Palytoxin (PLTX) and its congeners are emerging toxins held responsible for a number of human poisonings following the inhalation of toxic aerosols, skin contact, or the ingestion of contaminated seafood. Despite the strong structural analogies, the relative toxic potencies of PLTX congeners are quite different, making it necessary to isolate them individually in sufficient amounts for toxicological and analytical purposes. Previous studies showed poor PLTX recoveries with a dramatic decrease in PLTX yield throughout each purification step. In view of a large-scale preparative work aimed at the preparation of PLTX reference material, we have investigated evaporation as a critical-although unavoidable-step that heavily affects overall recoveries. The experiments were carried out in two laboratories using different liquid chromatography-mass spectrometry (LC-MS) instruments, with either unit or high resolution. Palytoxin behaved differently when concentrated to a minimum volume rather than when evaporated to complete dryness.
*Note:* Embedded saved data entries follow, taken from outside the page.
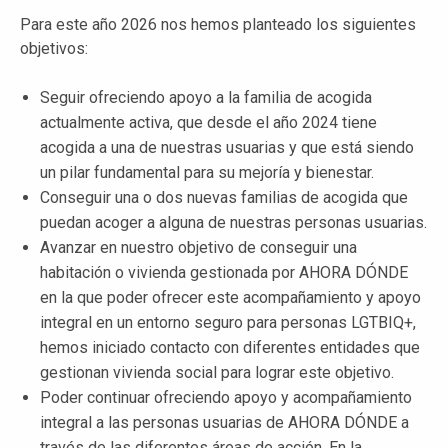
Para este año 2026 nos hemos planteado los siguientes
objetivos:
Seguir ofreciendo apoyo a la familia de acogida
actualmente activa, que desde el año 2024 tiene
acogida a una de nuestras usuarias y que está siendo
un pilar fundamental para su mejoría y bienestar.
Conseguir una o dos nuevas familias de acogida que
puedan acoger a alguna de nuestras personas usuarias.
Avanzar en nuestro objetivo de conseguir una
habitación o vivienda gestionada por AHORA DÓNDE
en la que poder ofrecer este acompañamiento y apoyo
integral en un entorno seguro para personas LGTBIQ+,
hemos iniciado contacto con diferentes entidades que
gestionan vivienda social para lograr este objetivo.
Poder continuar ofreciendo apoyo y acompañamiento
integral a las personas usuarias de AHORA DÓNDE a
través de las diferentes áreas de acción. En la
The recoveries strongly depended on the solubility as well as on the material of the used container. The LC-MS analyses of PLTX dissolved in aqueous organic blends proved to give a peak intensity higher then when dissolved in pure water. After drying, the PLTX adsorption appeared stronger on glass surfaces than on plastic materials. However, both the solvents used to dilute PLTX and that used for re-dissolution had an important role. A quantitative recovery (97%) was achieved when completely drying 80% aqueous EtOH solutions of PLTX under N2-stream in Teflon. The stability of PLTX in acids was also investigated. Although PLTX was quite stable in 0.2% acetic acid solutions, upon exposure to stronger acids (pH < 2.66), degradation products were observed, among which a PLTX methyl-ester was identified.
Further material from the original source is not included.